# HOW TO COMPLETE THIS TASK:
Take the entries below and print, exactly, the stretch from the line containing "The brand’s logo, once" through the line containing "follow the rules", both included.

---------------

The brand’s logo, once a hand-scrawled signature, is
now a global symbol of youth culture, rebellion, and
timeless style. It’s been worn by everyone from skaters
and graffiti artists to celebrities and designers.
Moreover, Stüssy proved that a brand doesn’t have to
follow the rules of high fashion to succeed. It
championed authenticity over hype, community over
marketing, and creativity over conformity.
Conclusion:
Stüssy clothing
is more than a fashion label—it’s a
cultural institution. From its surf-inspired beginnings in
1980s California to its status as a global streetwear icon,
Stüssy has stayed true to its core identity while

---------------

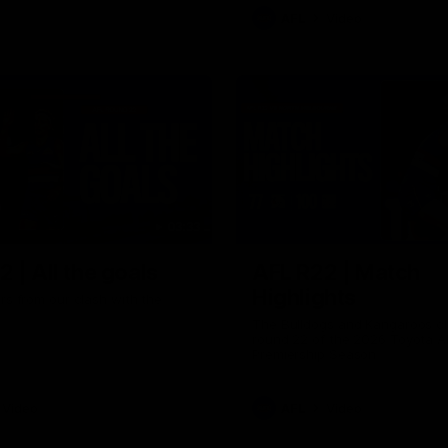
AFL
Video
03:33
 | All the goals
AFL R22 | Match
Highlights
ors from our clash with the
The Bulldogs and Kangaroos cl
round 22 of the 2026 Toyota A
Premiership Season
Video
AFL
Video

---------------

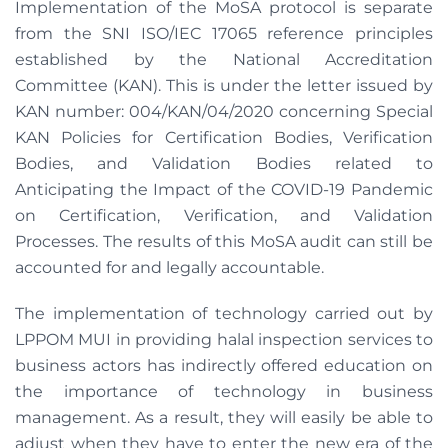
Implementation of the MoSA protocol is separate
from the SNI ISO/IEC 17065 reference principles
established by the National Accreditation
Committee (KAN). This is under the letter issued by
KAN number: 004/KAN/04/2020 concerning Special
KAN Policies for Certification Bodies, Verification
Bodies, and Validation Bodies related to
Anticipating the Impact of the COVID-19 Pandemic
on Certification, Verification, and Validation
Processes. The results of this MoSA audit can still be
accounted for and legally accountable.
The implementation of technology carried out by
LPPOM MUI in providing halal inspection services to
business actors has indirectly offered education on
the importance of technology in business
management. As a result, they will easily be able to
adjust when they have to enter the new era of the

---------------

# REPLY:
The brand’s logo, once a hand-scrawled signature, is
now a global symbol of youth culture, rebellion, and
timeless style. It’s been worn by everyone from skaters
and graffiti artists to celebrities and designers.
Moreover, Stüssy proved that a brand doesn’t have to
follow the rules of high fashion to succeed. It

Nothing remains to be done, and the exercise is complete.